┌──
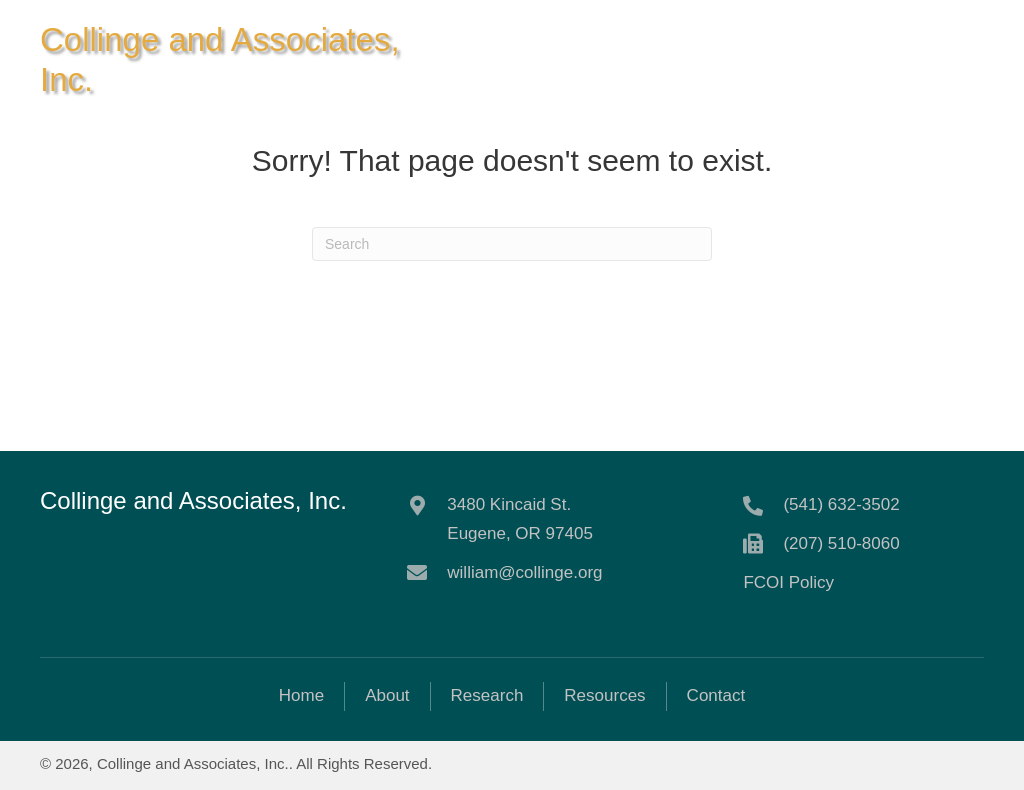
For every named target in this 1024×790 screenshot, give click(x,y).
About (387, 695)
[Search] (512, 244)
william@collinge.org (524, 572)
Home (301, 695)
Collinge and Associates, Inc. (193, 500)
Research (487, 695)
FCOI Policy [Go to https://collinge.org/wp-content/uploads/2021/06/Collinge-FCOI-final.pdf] (788, 582)
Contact (716, 695)
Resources (604, 695)
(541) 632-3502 (841, 504)
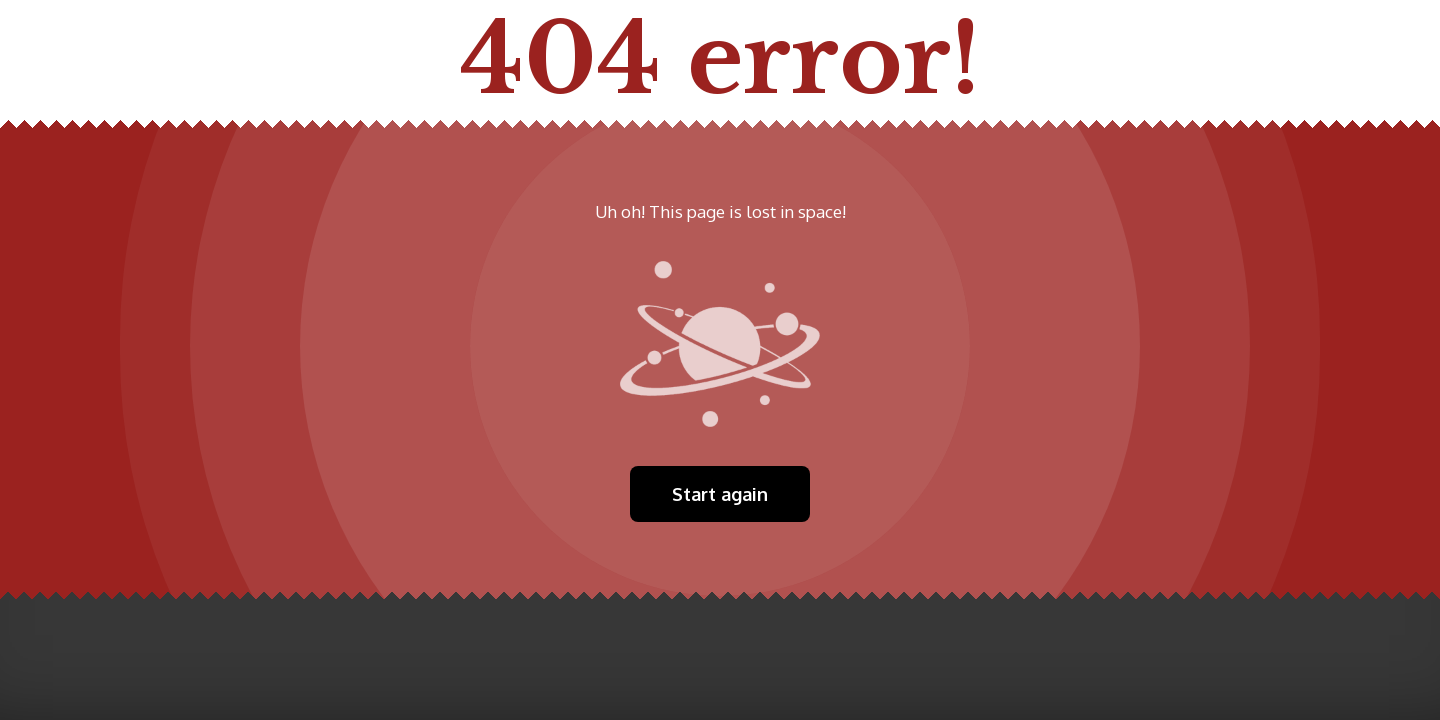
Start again (720, 494)
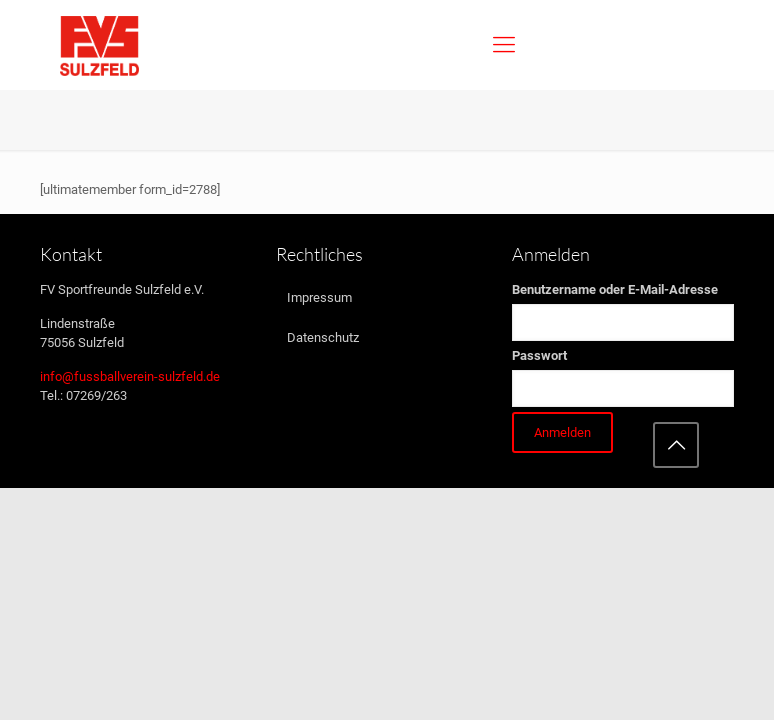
└──
Nothing but an exact copy of the data above, minus its pictures, should appear in the response.

For every named target in this 1024×790 screenshot, give click(x,y).
About (387, 695)
[Search] (512, 244)
william@collinge.org (524, 572)
Home (301, 695)
Collinge and Associates, Inc. (193, 500)
Research (487, 695)
FCOI Policy [Go to https://collinge.org/wp-content/uploads/2021/06/Collinge-FCOI-final.pdf] (788, 582)
Contact (716, 695)
Resources (604, 695)
(541) 632-3502 (841, 504)
Start again (720, 494)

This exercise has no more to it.